Police who shot Wallace were improperly trained, says family

PHILADELPHIA (AP) – The footage from body-worn cameras that was taken as police responded to a call about Walter Wallace Jr showed him emerging from a house with a knife as relatives shout at officers about his mental health condition, a lawyer for the man’s family said on Thursday.

The video also shows Wallace became incapacitated after the first shot of 14 that two officers fired at him, said lawyer Shaka Johnson, describing footage he said police showed him and other members of Wallace’s family before a plan to release it and 911 calls publicly.

“I understand he had a knife, but that does not give you carte blanche to execute a man, quite frankly,” Johnson told reporters at a news conference outside Philadelphia City Hall. “What other than death did you intend when you shoot a man – each officer – seven times apiece?”

The family does not want the officers, who have not yet been publicly identified, to be charged with murder, Johnson said, because they were improperly trained and didn’t have the right equipment to do their job.

The video shows “instant panic” from officers whose training taught them only how to open fire, he said, noting he saw no viable attempt from officers to de-escalate the situation.

A person is handcuffed and detained by police at 55th and Pine Street in Philadelphia, two days after Walter Wallace Jr was killed by police officers.

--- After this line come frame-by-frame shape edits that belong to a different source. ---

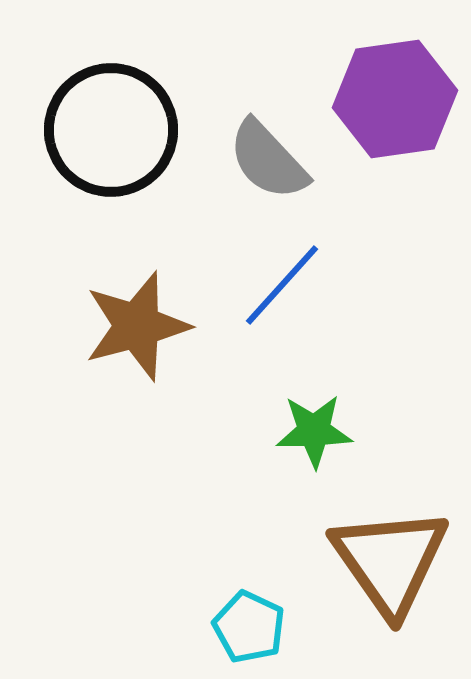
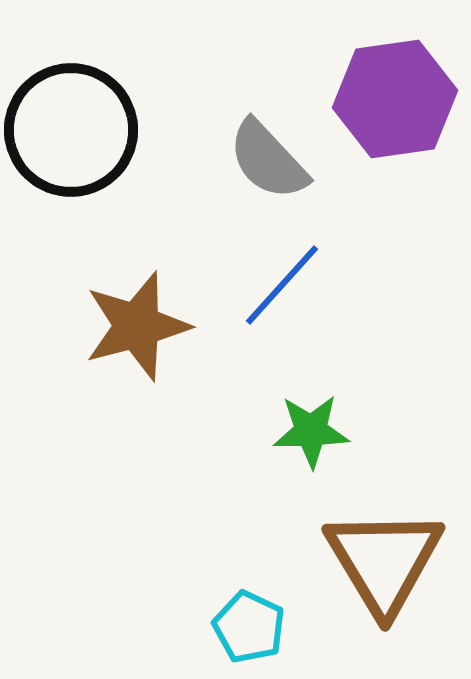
black circle: moved 40 px left
green star: moved 3 px left
brown triangle: moved 6 px left; rotated 4 degrees clockwise
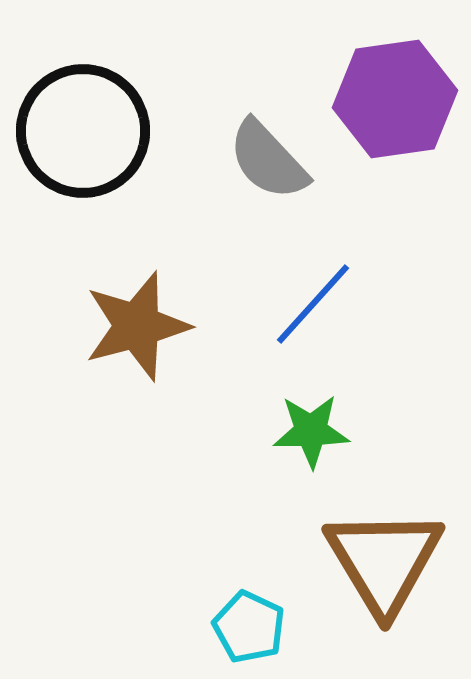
black circle: moved 12 px right, 1 px down
blue line: moved 31 px right, 19 px down
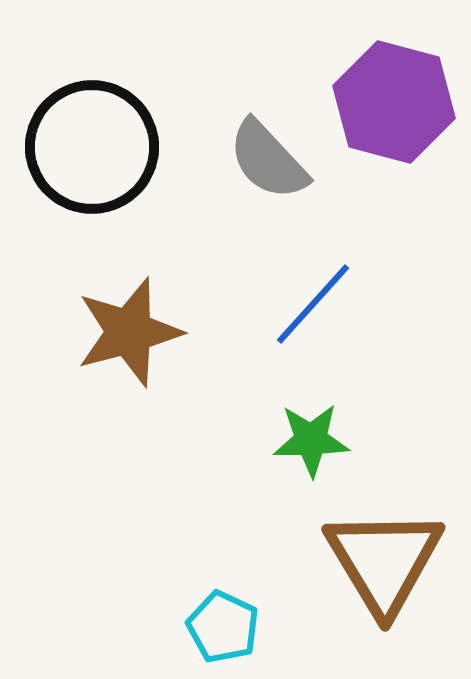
purple hexagon: moved 1 px left, 3 px down; rotated 23 degrees clockwise
black circle: moved 9 px right, 16 px down
brown star: moved 8 px left, 6 px down
green star: moved 9 px down
cyan pentagon: moved 26 px left
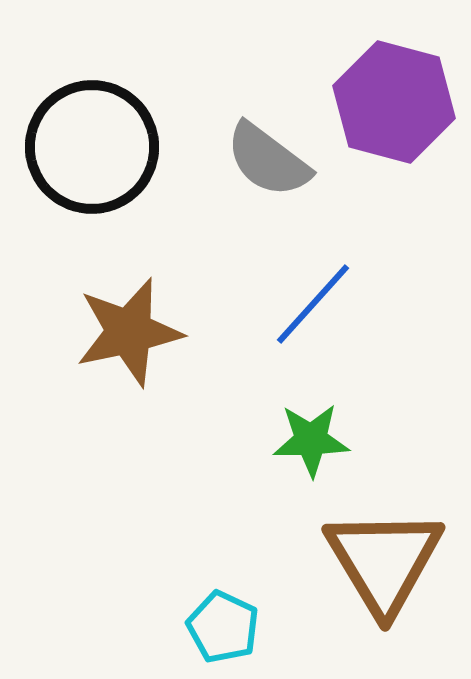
gray semicircle: rotated 10 degrees counterclockwise
brown star: rotated 3 degrees clockwise
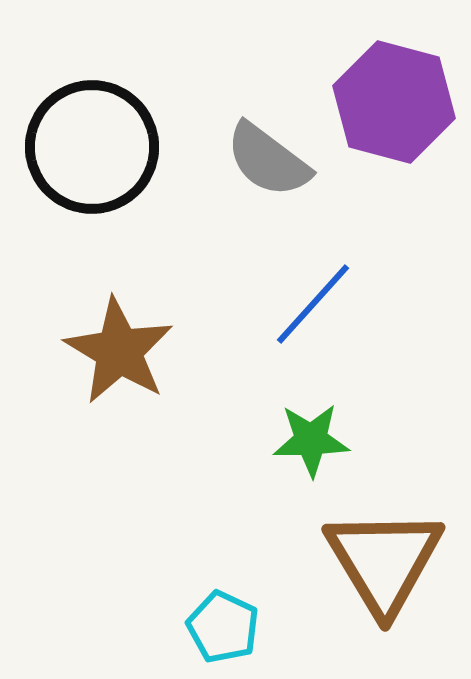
brown star: moved 10 px left, 19 px down; rotated 29 degrees counterclockwise
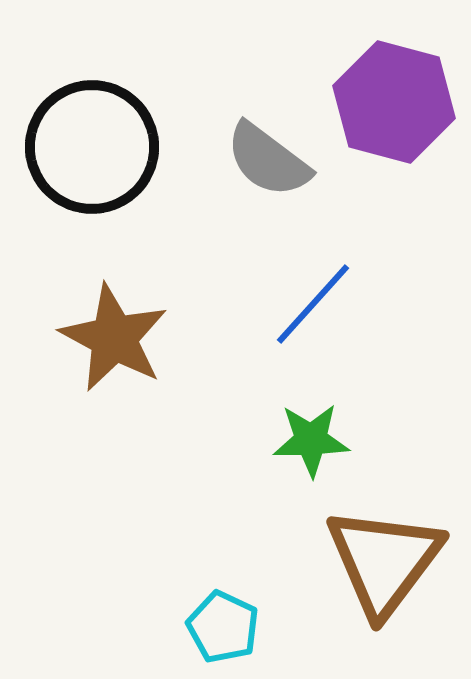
brown star: moved 5 px left, 13 px up; rotated 3 degrees counterclockwise
brown triangle: rotated 8 degrees clockwise
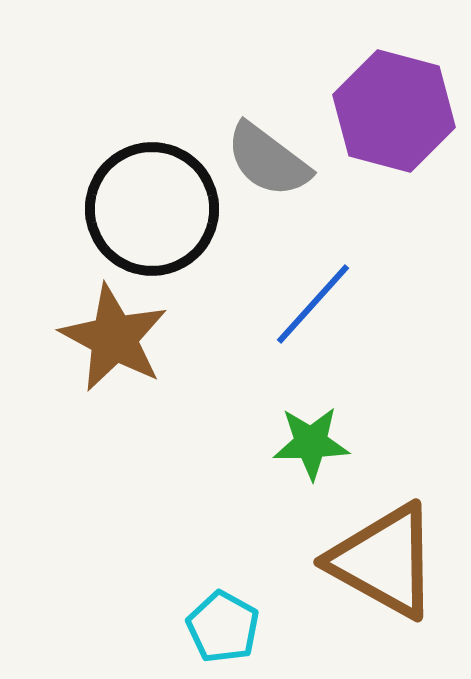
purple hexagon: moved 9 px down
black circle: moved 60 px right, 62 px down
green star: moved 3 px down
brown triangle: rotated 38 degrees counterclockwise
cyan pentagon: rotated 4 degrees clockwise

PHOTO: AP

“What you will not see is a man with a knife lunging at anyone that would qualify as a reason to assassinate him,” Johnson said.

The mayor’s office said in a news release late Thursday that the body cam footage and the 911 audio would be released publicly by the end of next week.

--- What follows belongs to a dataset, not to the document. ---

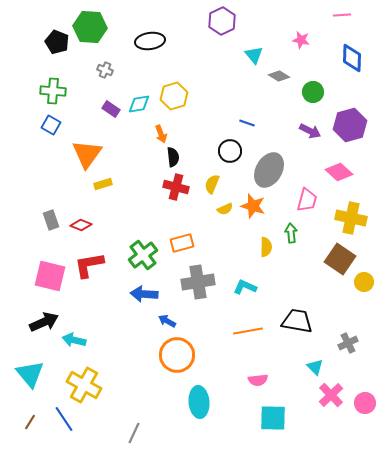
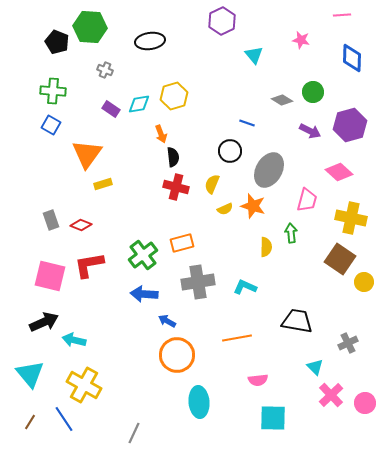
gray diamond at (279, 76): moved 3 px right, 24 px down
orange line at (248, 331): moved 11 px left, 7 px down
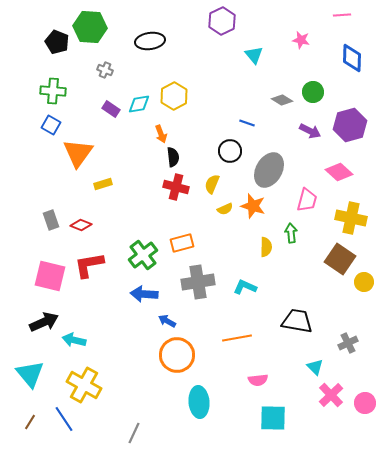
yellow hexagon at (174, 96): rotated 12 degrees counterclockwise
orange triangle at (87, 154): moved 9 px left, 1 px up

Police also faced rebuke from Philadelphia leaders as the anguished city bemoaned the department’s response to a year of extraordinary, and sometimes violent, civil unrest.

The City Council, joining leaders of other cities, voted to block police from using tear gas, rubber bullets or pepper spray on peaceful protesters after hearing hours of testimony from people injured or traumatised by them.

“It was undisciplined, it was indiscriminate and it hurt a lot of people,” said Council Member Helen Gym, who introduced the bill.